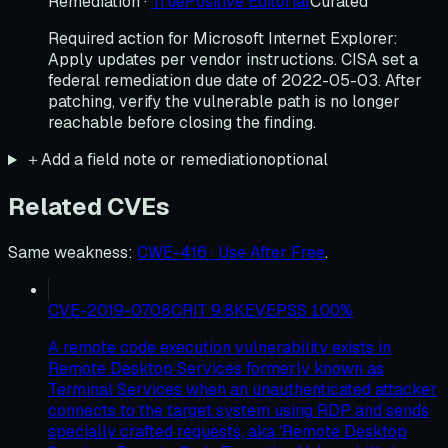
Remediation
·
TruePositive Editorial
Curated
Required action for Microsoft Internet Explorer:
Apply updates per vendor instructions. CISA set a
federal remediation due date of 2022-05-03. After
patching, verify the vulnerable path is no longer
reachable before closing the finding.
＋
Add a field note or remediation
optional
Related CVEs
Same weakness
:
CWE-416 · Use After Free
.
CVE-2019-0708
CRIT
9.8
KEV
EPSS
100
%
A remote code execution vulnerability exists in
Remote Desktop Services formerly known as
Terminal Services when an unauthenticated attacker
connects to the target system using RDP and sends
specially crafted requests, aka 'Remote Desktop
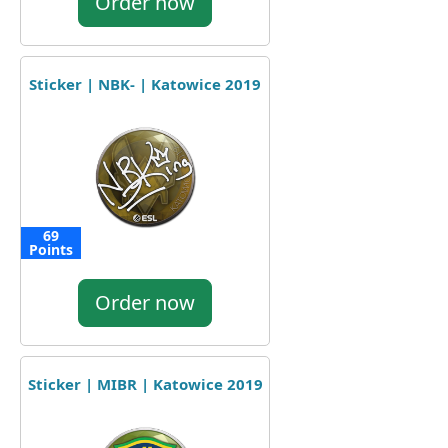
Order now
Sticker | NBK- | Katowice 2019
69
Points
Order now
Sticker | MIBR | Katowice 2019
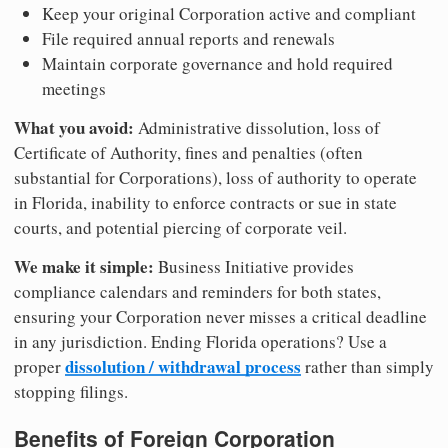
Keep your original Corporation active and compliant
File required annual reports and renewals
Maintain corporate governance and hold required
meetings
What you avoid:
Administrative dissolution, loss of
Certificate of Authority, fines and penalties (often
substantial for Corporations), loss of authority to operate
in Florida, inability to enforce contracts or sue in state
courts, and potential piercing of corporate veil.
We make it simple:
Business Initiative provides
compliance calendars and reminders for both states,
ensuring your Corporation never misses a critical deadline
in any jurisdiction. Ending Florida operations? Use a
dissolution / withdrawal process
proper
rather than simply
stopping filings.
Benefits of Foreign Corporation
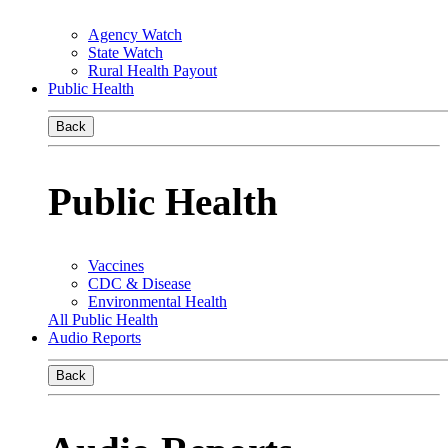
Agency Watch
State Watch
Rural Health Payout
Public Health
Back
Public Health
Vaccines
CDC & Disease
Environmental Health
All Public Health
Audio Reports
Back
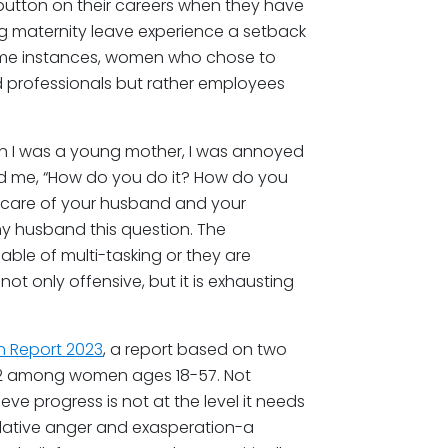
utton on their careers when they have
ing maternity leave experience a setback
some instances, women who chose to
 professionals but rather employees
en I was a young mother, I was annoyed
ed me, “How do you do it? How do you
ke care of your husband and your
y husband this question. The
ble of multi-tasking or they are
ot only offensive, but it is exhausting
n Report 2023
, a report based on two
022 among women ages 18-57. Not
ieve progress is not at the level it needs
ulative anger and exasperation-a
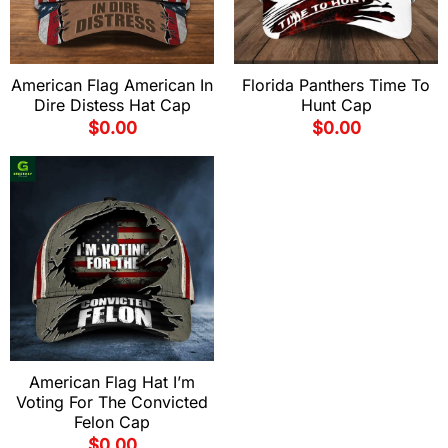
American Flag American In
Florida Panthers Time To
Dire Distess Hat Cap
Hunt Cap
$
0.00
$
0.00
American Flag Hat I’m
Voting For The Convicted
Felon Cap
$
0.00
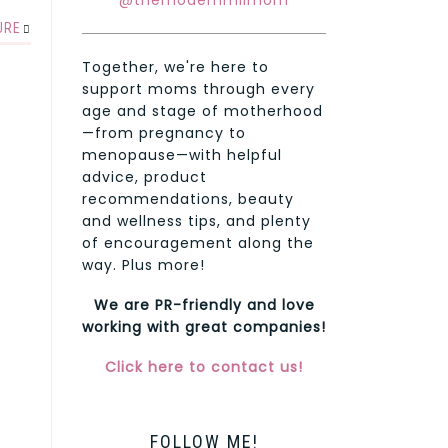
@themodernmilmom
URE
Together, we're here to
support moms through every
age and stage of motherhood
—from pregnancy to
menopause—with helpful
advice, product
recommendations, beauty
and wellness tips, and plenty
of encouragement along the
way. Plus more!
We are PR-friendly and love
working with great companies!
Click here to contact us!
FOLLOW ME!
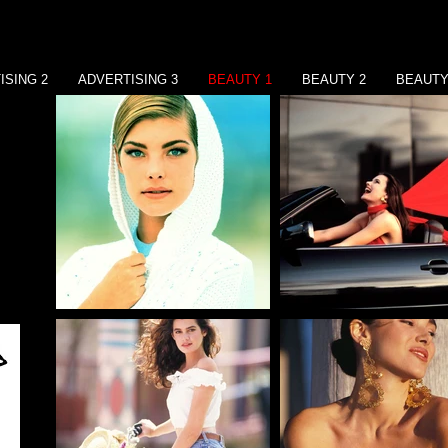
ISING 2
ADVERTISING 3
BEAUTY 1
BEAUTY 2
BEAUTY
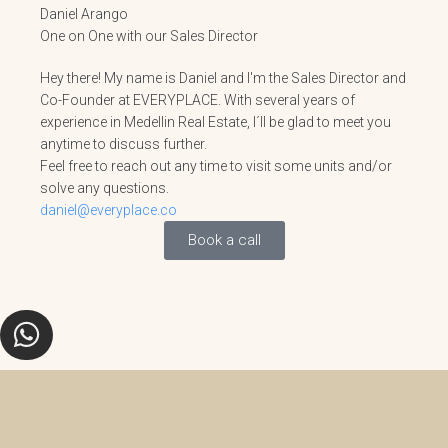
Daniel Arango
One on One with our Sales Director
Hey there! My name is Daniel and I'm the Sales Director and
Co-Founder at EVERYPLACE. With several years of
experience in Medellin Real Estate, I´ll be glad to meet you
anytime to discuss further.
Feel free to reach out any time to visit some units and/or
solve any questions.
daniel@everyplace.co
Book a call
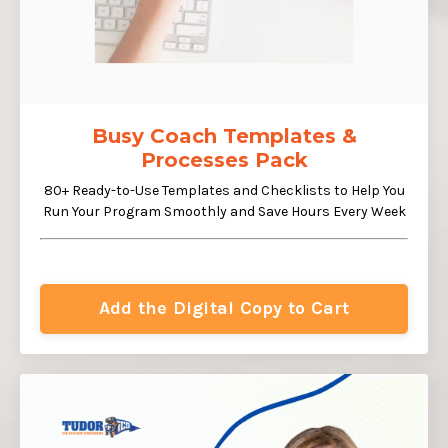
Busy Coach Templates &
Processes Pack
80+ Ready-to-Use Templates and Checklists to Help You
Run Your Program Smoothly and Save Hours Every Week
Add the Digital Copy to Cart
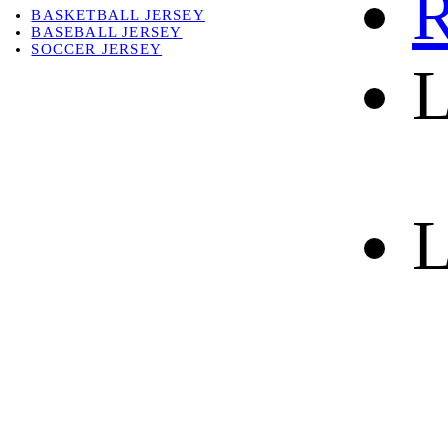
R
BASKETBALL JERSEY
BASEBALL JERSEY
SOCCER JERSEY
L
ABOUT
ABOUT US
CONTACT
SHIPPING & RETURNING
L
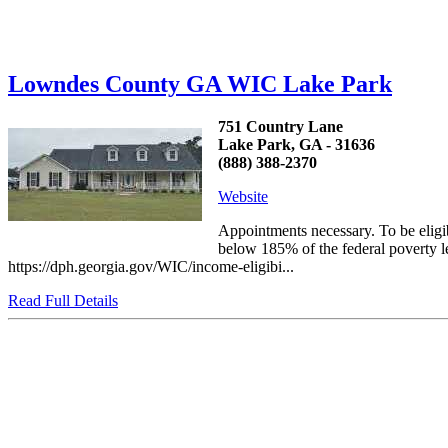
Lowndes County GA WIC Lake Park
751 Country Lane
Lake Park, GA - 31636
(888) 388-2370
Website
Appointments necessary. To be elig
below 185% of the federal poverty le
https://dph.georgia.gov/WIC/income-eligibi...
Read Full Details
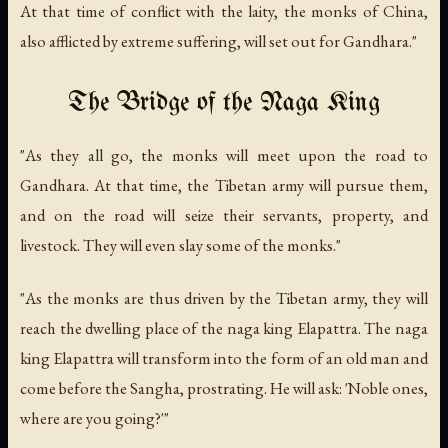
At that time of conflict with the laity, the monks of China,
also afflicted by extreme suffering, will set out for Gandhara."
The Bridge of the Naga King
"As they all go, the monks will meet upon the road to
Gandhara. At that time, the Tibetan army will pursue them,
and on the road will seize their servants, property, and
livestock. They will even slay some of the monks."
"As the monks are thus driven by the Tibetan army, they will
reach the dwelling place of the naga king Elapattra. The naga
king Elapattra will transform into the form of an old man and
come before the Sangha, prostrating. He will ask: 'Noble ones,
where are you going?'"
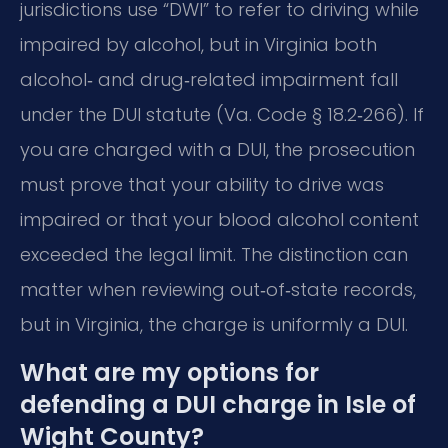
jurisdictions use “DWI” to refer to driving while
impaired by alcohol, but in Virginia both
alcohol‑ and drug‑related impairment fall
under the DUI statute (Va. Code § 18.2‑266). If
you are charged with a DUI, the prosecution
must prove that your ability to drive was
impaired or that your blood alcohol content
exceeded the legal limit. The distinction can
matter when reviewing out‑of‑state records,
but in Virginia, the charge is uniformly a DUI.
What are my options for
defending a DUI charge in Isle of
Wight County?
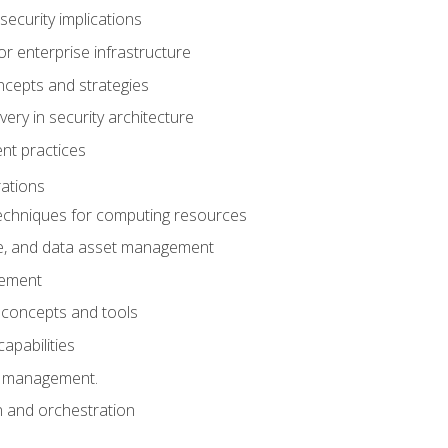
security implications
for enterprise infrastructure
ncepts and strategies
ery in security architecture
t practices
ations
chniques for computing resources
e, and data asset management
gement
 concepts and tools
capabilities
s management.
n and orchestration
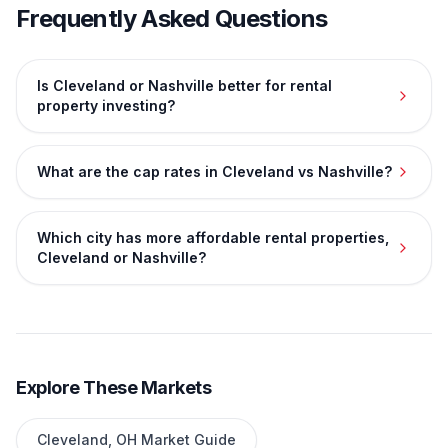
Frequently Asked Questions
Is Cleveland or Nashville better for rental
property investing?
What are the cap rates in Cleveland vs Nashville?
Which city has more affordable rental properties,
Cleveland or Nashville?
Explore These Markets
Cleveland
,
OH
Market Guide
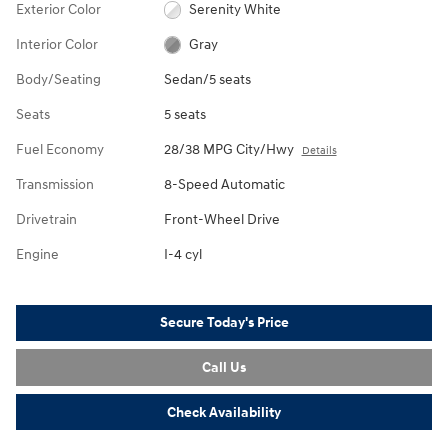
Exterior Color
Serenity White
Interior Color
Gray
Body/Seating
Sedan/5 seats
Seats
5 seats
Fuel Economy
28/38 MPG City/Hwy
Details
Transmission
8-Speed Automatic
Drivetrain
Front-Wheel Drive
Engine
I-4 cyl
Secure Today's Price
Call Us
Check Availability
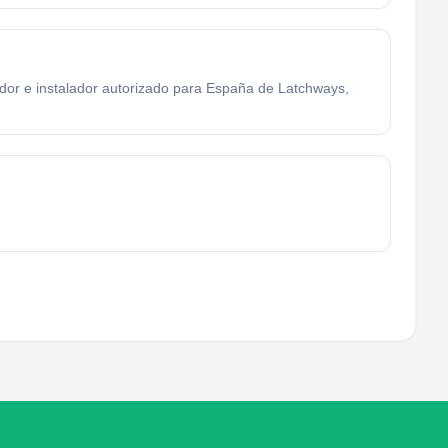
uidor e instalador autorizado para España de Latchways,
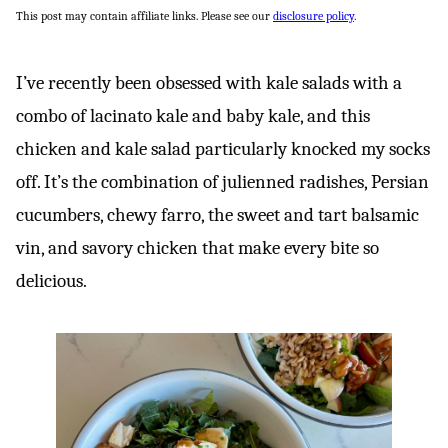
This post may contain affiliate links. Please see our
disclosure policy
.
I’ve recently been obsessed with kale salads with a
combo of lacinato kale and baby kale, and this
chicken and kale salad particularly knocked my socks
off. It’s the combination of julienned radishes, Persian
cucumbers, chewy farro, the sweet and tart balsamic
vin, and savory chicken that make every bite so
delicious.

- - - - -

== Exercise brief ==
Could the stretch from the line with "Remote Desktop Services formerly known as" through the line with "File required annual reports and renewals" in the listing above be restated word for word, minus the pictures?

== Solution to the exercise ==
Remote Desktop Services formerly known as
Terminal Services when an unauthenticated attacker
connects to the target system using RDP and sends
specially crafted requests, aka 'Remote Desktop
Order now
Sticker | NBK- | Katowice 2019
69
Points
Order now
Sticker | MIBR | Katowice 2019
Keep your original Corporation active and compliant
File required annual reports and renewals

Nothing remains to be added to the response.